Dataset records section start

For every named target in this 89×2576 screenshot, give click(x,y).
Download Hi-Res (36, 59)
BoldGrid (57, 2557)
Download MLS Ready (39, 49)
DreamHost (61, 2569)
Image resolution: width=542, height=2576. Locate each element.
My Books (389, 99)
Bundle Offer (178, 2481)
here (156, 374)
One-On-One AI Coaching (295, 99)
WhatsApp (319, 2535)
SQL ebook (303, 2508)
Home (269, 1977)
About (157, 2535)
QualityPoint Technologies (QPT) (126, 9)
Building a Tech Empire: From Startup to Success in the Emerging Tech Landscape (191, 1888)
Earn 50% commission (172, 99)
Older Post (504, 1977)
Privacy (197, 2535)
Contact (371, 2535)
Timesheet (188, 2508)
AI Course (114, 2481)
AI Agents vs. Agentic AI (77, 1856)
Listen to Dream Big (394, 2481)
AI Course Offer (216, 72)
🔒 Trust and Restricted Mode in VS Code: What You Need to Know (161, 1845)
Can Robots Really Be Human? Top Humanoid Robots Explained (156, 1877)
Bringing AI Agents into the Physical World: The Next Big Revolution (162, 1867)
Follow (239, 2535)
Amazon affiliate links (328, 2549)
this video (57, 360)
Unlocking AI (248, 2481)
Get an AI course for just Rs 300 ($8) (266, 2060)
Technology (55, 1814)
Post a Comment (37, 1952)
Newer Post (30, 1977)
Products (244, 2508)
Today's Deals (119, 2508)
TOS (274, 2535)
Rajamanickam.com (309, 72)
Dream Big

Dataset records section end
Dataset records section start

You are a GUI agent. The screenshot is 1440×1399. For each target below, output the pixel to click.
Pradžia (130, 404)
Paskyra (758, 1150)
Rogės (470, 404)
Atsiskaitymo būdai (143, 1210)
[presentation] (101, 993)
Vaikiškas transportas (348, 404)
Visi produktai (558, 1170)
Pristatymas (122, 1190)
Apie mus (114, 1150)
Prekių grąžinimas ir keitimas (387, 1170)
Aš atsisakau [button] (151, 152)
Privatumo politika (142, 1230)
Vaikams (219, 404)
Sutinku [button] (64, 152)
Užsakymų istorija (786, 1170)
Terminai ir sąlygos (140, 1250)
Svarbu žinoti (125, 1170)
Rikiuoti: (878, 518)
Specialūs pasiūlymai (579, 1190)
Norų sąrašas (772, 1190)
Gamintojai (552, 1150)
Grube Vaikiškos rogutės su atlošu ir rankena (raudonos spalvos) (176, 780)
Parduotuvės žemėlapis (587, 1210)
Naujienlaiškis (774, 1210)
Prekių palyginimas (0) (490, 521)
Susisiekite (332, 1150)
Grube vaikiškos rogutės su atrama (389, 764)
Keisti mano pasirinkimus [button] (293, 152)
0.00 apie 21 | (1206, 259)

Dataset records section end

### Task statement
From the records above, quote only the lines running from the line with "[presentation] (101, 993)" to the line with "Norų sąrašas (772, 1190)", both lines included.

### Answer to this task
[presentation] (101, 993)
Vaikiškas transportas (348, 404)
Visi produktai (558, 1170)
Pristatymas (122, 1190)
Apie mus (114, 1150)
Prekių grąžinimas ir keitimas (387, 1170)
Aš atsisakau [button] (151, 152)
Privatumo politika (142, 1230)
Vaikams (219, 404)
Sutinku [button] (64, 152)
Užsakymų istorija (786, 1170)
Terminai ir sąlygos (140, 1250)
Svarbu žinoti (125, 1170)
Rikiuoti: (878, 518)
Specialūs pasiūlymai (579, 1190)
Norų sąrašas (772, 1190)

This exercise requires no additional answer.